» Exercise
Repeat the data exactly, leaving out any image.

Transcribed page contents:
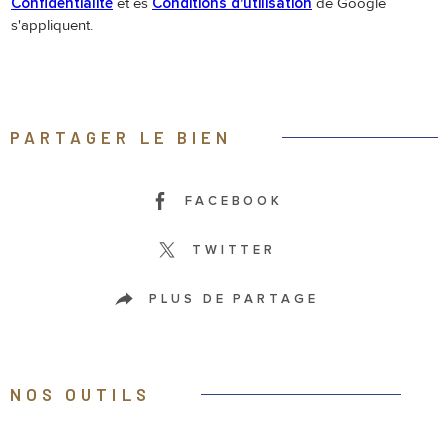
Confidentialité
et es
Conditions d'utilisation
de Google
s'appliquent.
PARTAGER LE BIEN
FACEBOOK
TWITTER
PLUS DE PARTAGE
NOS OUTILS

» Output of the task
Confidentialité
et es
Conditions d'utilisation
de Google
s'appliquent.
PARTAGER LE BIEN
FACEBOOK
TWITTER
PLUS DE PARTAGE
NOS OUTILS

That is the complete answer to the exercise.